[Collected data entries]

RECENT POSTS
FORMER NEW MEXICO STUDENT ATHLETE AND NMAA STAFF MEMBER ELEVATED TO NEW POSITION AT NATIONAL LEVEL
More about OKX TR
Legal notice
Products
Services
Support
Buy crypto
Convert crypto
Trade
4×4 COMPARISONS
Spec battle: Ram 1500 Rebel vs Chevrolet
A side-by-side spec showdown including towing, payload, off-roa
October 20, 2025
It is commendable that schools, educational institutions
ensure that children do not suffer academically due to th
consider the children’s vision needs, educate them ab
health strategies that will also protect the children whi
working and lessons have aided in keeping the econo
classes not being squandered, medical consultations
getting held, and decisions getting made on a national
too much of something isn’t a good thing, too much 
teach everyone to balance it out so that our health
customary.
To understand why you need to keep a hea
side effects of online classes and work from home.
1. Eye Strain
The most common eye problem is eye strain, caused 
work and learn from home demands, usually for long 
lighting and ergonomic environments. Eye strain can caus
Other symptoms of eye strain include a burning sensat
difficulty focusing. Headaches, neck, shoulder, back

---

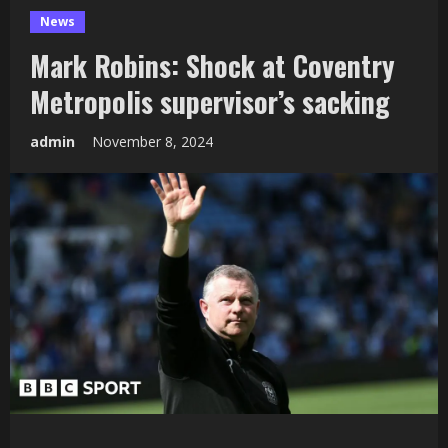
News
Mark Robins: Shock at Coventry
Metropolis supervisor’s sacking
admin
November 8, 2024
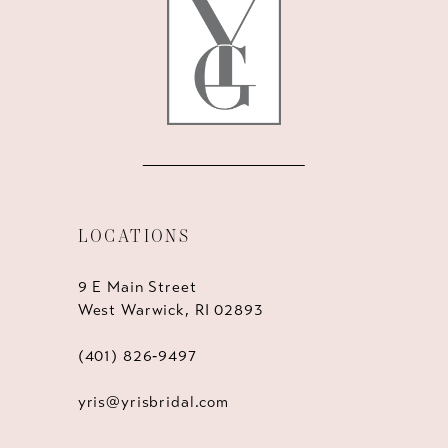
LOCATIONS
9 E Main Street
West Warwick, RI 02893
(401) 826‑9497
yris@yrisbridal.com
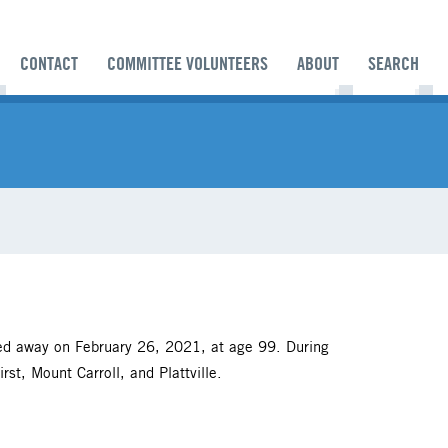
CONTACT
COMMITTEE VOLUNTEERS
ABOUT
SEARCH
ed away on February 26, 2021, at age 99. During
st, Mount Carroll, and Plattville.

* TASK GOAL *
Your task is to retype the entries verbatim, starting with the line that holds "work and learn" and stopping after the line that holds "difficulty focusing. Headaches, neck, shoulder, back".

* PROBLEM SOLUTION *
work and learn from home demands, usually for long 
lighting and ergonomic environments. Eye strain can caus
Other symptoms of eye strain include a burning sensat
difficulty focusing. Headaches, neck, shoulder, back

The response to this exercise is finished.